When wires are broken or cut, use butt splices and crimp tool to reconnect them. A butt splice is a short straight tube with insolation on the outside and a small metal tube inside. Strip a short section of the broken wire and slip it into the butt splice and crimp it. Strip the other end of the broken wire and slip it into the other end of the butt splice and crimp it. Pull the connection to make sure both crimps are good. You can get but splices at Walmart or any auto parts store. I saw some today when I was getting my oil changed. (I quit doing my own oil when I found out it was about the same price to get it done)

On using black tape (which unravels when it gets hot), tape bare wires with overlapping winds of the tape, being sure to cover the start point such that it can't come loose. At the end of the tapeing area, leave about 6 to 8 inches of tape past the wrap. Press the sticky sides of this extension together leaving the length such that the unsticky part of the tape is on both sides of the results. (an unsticky extension that can be tied like a thread, or cord) Put two half hitches on the end of the taping. (a wrap around the work with the end slipped through the loop and pull tight. Do this twice). At the end of the last half hitch, tie a knot into the remaining part as near as possible to the last half hitch and cut any excess off. This will give you a taped area that will not come loose when it heats up. You'd be surprised how many folks don't know this trick, but now you do.......or maybe you already knew. 

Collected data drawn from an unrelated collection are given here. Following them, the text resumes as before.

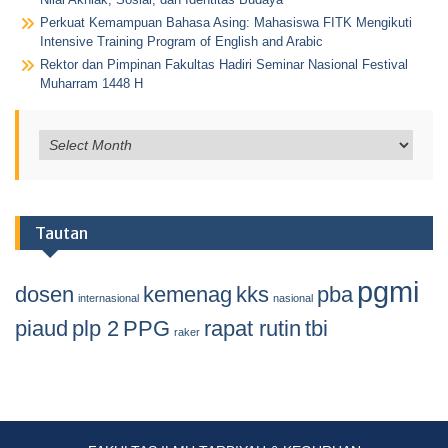
Perkuat Kemampuan Bahasa Asing: Mahasiswa FITK Mengikuti
Intensive Training Program of English and Arabic
Rektor dan Pimpinan Fakultas Hadiri Seminar Nasional Festival
Muharram 1448 H
Tautan
pgmi
dosen
kemenag
kks
pba
internasional
nasional
piaud
plp 2
PPG
rapat rutin
tbi
raker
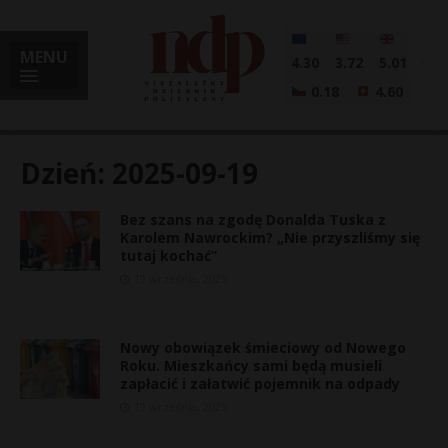
MENU
4.30
3.72
5.01
0.18
4.60
Dzień:
2025-09-19
Bez szans na zgodę Donalda Tuska z
i
Karolem Nawrockim? „Nie przyszliśmy się
tutaj kochać”
19 września, 2025
l
Nowy obowiązek śmieciowy od Nowego
Roku. Mieszkańcy sami będą musieli
zapłacić i załatwić pojemnik na odpady
19 września, 2025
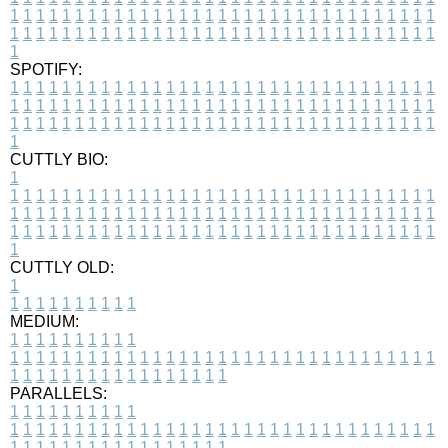
1
1
1
1
1
1
1
1
1
1
1
1
1
1
1
1
1
1
1
1
1
1
1
1
1
1
1
1
1
1
1
1
1
1
1
1
1
1
1
1
1
1
1
1
1
1
1
1
1
1
1
1
1
1
1
1
1
1
1
1
1
1
1
1
1
1
1
SPOTIFY:
1
1
1
1
1
1
1
1
1
1
1
1
1
1
1
1
1
1
1
1
1
1
1
1
1
1
1
1
1
1
1
1
1
1
1
1
1
1
1
1
1
1
1
1
1
1
1
1
1
1
1
1
1
1
1
1
1
1
1
1
1
1
1
1
1
1
1
1
1
1
1
1
1
1
1
1
1
1
1
1
1
1
1
1
1
1
1
1
1
1
1
1
1
1
1
1
1
1
1
1
CUTTLY BIO:
1
1
1
1
1
1
1
1
1
1
1
1
1
1
1
1
1
1
1
1
1
1
1
1
1
1
1
1
1
1
1
1
1
1
1
1
1
1
1
1
1
1
1
1
1
1
1
1
1
1
1
1
1
1
1
1
1
1
1
1
1
1
1
1
1
1
1
1
1
1
1
1
1
1
1
1
1
1
1
1
1
1
1
1
1
1
1
1
1
1
1
1
1
1
1
1
1
1
1
1
1
CUTTLY OLD:
1
1
1
1
1
1
1
1
1
1
1
MEDIUM:
1
1
1
1
1
1
1
1
1
1
1
1
1
1
1
1
1
1
1
1
1
1
1
1
1
1
1
1
1
1
1
1
1
1
1
1
1
1
1
1
1
1
1
1
1
1
1
1
1
1
1
1
1
1
1
1
1
1
1
1
PARALLELS:
1
1
1
1
1
1
1
1
1
1
1
1
1
1
1
1
1
1
1
1
1
1
1
1
1
1
1
1
1
1
1
1
1
1
1
1
1
1
1
1
1
1
1
1
1
1
1
1
1
1
1
1
1
1
1
1
1
1
1
1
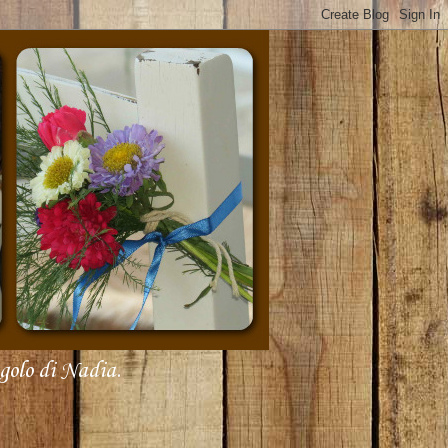
olo di Nadia.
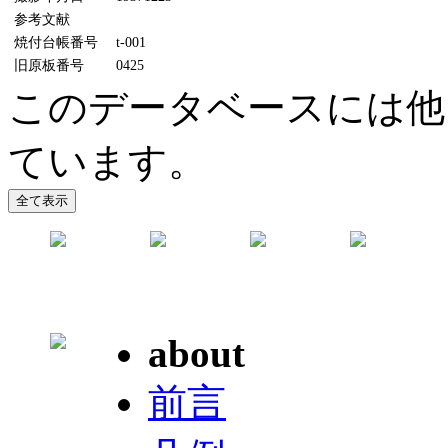
参考文献
焼付台帳番号
t-001
旧原板番号
0425
このデータベースには他
ています。
about
前言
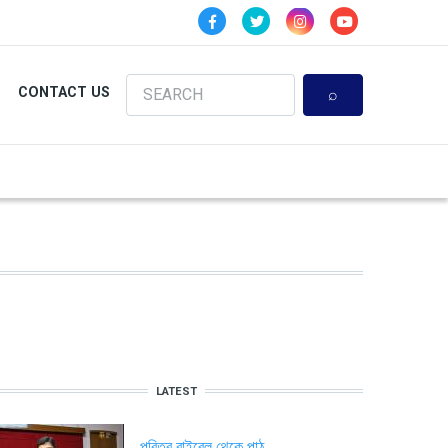
Search
CONTACT US
LATEST
পবিত্র বাইবেল থেকে পাঠ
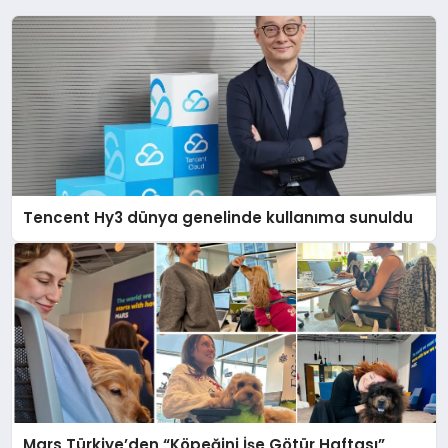
Tencent Hy3 dünya genelinde kullanıma sunuldu
Mars Türkiye’den “Köpeğini İşe Götür Haftası”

The short is between hot wires, which makes it a much easier problem to find. Ground problems are normally the hard ones to find. 

Hope this helps.
Best regards,
Mack1


----------



## zumi (Jul 18, 2008)

Hi there. Thank you all for your help. I will try to re-check everything and will try to trace the wires as described above. Sorry for late reply. I was away up north. In case I find the problem, I will let the forum know. rgds.


----------



## mack1 (Nov 27, 2007)

Hi Zumi,

If you can't find the short, post the electric prints and mabe some of us can help and be more specific. 

Wishing you the best,
Mack1


----------